* [Your objective] Output the full listing verbatim.

* [Data excerpts]

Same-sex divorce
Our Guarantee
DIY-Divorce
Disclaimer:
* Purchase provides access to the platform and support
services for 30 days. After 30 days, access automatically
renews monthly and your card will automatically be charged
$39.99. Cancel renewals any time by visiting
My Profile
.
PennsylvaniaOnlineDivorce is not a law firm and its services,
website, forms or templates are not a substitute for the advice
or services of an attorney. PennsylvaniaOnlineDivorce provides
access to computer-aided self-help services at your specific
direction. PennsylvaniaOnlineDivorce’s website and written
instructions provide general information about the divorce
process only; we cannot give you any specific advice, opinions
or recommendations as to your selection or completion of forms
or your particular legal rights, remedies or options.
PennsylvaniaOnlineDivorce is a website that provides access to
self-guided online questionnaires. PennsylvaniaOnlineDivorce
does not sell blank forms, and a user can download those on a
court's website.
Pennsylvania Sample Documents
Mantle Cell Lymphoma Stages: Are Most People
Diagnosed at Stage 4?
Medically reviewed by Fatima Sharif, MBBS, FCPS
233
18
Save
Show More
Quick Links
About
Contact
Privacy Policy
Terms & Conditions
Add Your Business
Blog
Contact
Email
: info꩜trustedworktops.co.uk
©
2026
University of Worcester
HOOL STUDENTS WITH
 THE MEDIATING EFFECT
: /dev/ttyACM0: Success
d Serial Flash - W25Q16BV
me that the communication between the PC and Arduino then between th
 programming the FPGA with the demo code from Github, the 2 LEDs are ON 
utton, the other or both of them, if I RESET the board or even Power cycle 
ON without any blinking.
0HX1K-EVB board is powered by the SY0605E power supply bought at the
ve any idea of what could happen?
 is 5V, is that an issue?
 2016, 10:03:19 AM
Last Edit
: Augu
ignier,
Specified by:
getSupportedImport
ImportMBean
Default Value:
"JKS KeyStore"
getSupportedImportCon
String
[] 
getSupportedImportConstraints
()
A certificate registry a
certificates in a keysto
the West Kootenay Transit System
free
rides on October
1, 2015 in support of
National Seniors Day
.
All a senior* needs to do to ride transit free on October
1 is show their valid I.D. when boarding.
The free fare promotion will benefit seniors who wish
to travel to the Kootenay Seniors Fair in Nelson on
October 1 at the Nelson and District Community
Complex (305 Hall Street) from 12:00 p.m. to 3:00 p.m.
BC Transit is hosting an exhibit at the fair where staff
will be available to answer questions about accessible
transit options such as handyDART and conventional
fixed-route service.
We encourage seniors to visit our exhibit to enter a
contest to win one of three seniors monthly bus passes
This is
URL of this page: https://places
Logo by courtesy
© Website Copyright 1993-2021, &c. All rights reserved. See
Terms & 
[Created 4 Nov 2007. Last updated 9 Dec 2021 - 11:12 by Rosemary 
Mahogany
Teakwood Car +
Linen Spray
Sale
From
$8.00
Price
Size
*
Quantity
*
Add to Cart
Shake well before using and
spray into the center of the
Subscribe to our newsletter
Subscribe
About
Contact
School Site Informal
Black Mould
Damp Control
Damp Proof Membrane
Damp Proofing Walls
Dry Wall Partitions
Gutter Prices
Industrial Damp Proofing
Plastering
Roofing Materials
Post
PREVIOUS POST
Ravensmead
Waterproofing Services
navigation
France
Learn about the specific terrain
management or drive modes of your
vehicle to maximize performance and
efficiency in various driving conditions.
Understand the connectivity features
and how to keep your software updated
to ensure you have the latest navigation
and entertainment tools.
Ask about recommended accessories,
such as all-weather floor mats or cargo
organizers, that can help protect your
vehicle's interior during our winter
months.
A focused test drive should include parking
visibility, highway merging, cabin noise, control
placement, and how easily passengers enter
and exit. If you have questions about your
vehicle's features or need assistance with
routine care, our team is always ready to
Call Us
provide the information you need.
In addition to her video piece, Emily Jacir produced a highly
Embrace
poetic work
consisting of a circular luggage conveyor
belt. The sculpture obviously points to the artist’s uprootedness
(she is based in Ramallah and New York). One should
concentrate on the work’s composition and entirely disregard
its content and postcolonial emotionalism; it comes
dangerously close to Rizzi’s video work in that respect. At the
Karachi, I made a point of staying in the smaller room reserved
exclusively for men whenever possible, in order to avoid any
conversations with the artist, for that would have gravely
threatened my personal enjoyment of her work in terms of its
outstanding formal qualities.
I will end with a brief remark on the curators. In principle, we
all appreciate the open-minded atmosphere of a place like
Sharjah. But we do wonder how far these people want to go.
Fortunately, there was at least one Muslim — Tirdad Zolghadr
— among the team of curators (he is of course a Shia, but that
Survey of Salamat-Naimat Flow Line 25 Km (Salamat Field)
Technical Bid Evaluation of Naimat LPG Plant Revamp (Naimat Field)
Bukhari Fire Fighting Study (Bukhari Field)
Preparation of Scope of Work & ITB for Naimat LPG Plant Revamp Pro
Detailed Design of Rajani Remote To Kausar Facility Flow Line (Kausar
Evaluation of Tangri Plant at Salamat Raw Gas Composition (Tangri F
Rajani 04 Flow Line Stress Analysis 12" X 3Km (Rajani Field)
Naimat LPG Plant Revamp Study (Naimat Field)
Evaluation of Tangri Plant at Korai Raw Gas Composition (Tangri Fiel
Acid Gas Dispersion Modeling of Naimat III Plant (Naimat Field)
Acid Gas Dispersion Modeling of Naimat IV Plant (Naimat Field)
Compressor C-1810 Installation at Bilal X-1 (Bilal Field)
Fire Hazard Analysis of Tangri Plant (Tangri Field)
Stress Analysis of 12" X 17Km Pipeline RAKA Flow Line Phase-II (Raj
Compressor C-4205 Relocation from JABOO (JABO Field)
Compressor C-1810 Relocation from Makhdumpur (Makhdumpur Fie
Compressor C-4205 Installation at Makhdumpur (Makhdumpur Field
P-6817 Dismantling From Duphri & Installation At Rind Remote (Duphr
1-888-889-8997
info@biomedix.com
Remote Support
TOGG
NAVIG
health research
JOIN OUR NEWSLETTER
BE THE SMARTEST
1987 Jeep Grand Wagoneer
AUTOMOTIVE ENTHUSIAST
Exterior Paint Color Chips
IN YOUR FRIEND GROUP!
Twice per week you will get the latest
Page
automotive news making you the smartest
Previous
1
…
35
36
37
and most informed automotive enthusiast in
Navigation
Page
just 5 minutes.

* [Problem solution]
Same-sex divorce
Our Guarantee
DIY-Divorce
Disclaimer:
* Purchase provides access to the platform and support
services for 30 days. After 30 days, access automatically
renews monthly and your card will automatically be charged
$39.99. Cancel renewals any time by visiting
My Profile
.
PennsylvaniaOnlineDivorce is not a law firm and its services,
website, forms or templates are not a substitute for the advice
or services of an attorney. PennsylvaniaOnlineDivorce provides
access to computer-aided self-help services at your specific
direction. PennsylvaniaOnlineDivorce’s website and written
instructions provide general information about the divorce
process only; we cannot give you any specific advice, opinions
or recommendations as to your selection or completion of forms
or your particular legal rights, remedies or options.
PennsylvaniaOnlineDivorce is a website that provides access to
self-guided online questionnaires. PennsylvaniaOnlineDivorce
does not sell blank forms, and a user can download those on a
court's website.
Pennsylvania Sample Documents
Mantle Cell Lymphoma Stages: Are Most People
Diagnosed at Stage 4?
Medically reviewed by Fatima Sharif, MBBS, FCPS
233
18
Save
Show More
Quick Links
About
Contact
Privacy Policy
Terms & Conditions
Add Your Business
Blog
Contact
Email
: info꩜trustedworktops.co.uk
©
2026
University of Worcester
HOOL STUDENTS WITH
 THE MEDIATING EFFECT
: /dev/ttyACM0: Success
d Serial Flash - W25Q16BV
me that the communication between the PC and Arduino then between th
 programming the FPGA with the demo code from Github, the 2 LEDs are ON 
utton, the other or both of them, if I RESET the board or even Power cycle 
ON without any blinking.
0HX1K-EVB board is powered by the SY0605E power supply bought at the
ve any idea of what could happen?
 is 5V, is that an issue?
 2016, 10:03:19 AM
Last Edit
: Augu
ignier,
Specified by:
getSupportedImport
ImportMBean
Default Value:
"JKS KeyStore"
getSupportedImportCon
String
[] 
getSupportedImportConstraints
()
A certificate registry a
certificates in a keysto
the West Kootenay Transit System
free
rides on October
1, 2015 in support of
National Seniors Day
.
All a senior* needs to do to ride transit free on October
1 is show their valid I.D. when boarding.
The free fare promotion will benefit seniors who wish
to travel to the Kootenay Seniors Fair in Nelson on
October 1 at the Nelson and District Community
Complex (305 Hall Street) from 12:00 p.m. to 3:00 p.m.
BC Transit is hosting an exhibit at the fair where staff
will be available to answer questions about accessible
transit options such as handyDART and conventional
fixed-route service.
We encourage seniors to visit our exhibit to enter a
contest to win one of three seniors monthly bus passes
This is
URL of this page: https://places
Logo by courtesy
© Website Copyright 1993-2021, &c. All rights reserved. See
Terms & 
[Created 4 Nov 2007. Last updated 9 Dec 2021 - 11:12 by Rosemary 
Mahogany
Teakwood Car +
Linen Spray
Sale
From
$8.00
Price
Size
*
Quantity
*
Add to Cart
Shake well before using and
spray into the center of the
Subscribe to our newsletter
Subscribe
About
Contact
School Site Informal
Black Mould
Damp Control
Damp Proof Membrane
Damp Proofing Walls
Dry Wall Partitions
Gutter Prices
Industrial Damp Proofing
Plastering
Roofing Materials
Post
PREVIOUS POST
Ravensmead
Waterproofing Services
navigation
France
Learn about the specific terrain
management or drive modes of your
vehicle to maximize performance and
efficiency in various driving conditions.
Understand the connectivity features
and how to keep your software updated
to ensure you have the latest navigation
and entertainment tools.
Ask about recommended accessories,
such as all-weather floor mats or cargo
organizers, that can help protect your
vehicle's interior during our winter
months.
A focused test drive should include parking
visibility, highway merging, cabin noise, control
placement, and how easily passengers enter
and exit. If you have questions about your
vehicle's features or need assistance with
routine care, our team is always ready to
Call Us
provide the information you need.
In addition to her video piece, Emily Jacir produced a highly
Embrace
poetic work
consisting of a circular luggage conveyor
belt. The sculpture obviously points to the artist’s uprootedness
(she is based in Ramallah and New York). One should
concentrate on the work’s composition and entirely disregard
its content and postcolonial emotionalism; it comes
dangerously close to Rizzi’s video work in that respect. At the
Karachi, I made a point of staying in the smaller room reserved
exclusively for men whenever possible, in order to avoid any
conversations with the artist, for that would have gravely
threatened my personal enjoyment of her work in terms of its
outstanding formal qualities.
I will end with a brief remark on the curators. In principle, we
all appreciate the open-minded atmosphere of a place like
Sharjah. But we do wonder how far these people want to go.
Fortunately, there was at least one Muslim — Tirdad Zolghadr
— among the team of curators (he is of course a Shia, but that
Survey of Salamat-Naimat Flow Line 25 Km (Salamat Field)
Technical Bid Evaluation of Naimat LPG Plant Revamp (Naimat Field)
Bukhari Fire Fighting Study (Bukhari Field)
Preparation of Scope of Work & ITB for Naimat LPG Plant Revamp Pro
Detailed Design of Rajani Remote To Kausar Facility Flow Line (Kausar
Evaluation of Tangri Plant at Salamat Raw Gas Composition (Tangri F
Rajani 04 Flow Line Stress Analysis 12" X 3Km (Rajani Field)
Naimat LPG Plant Revamp Study (Naimat Field)
Evaluation of Tangri Plant at Korai Raw Gas Composition (Tangri Fiel
Acid Gas Dispersion Modeling of Naimat III Plant (Naimat Field)
Acid Gas Dispersion Modeling of Naimat IV Plant (Naimat Field)
Compressor C-1810 Installation at Bilal X-1 (Bilal Field)
Fire Hazard Analysis of Tangri Plant (Tangri Field)
Stress Analysis of 12" X 17Km Pipeline RAKA Flow Line Phase-II (Raj
Compressor C-4205 Relocation from JABOO (JABO Field)
Compressor C-1810 Relocation from Makhdumpur (Makhdumpur Fie
Compressor C-4205 Installation at Makhdumpur (Makhdumpur Field
P-6817 Dismantling From Duphri & Installation At Rind Remote (Duphr
1-888-889-8997
info@biomedix.com
Remote Support
TOGG
NAVIG
health research
JOIN OUR NEWSLETTER
BE THE SMARTEST
1987 Jeep Grand Wagoneer
AUTOMOTIVE ENTHUSIAST
Exterior Paint Color Chips
IN YOUR FRIEND GROUP!
Twice per week you will get the latest
Page
automotive news making you the smartest
Previous
1
…
35
36
37
and most informed automotive enthusiast in
Navigation
Page
just 5 minutes.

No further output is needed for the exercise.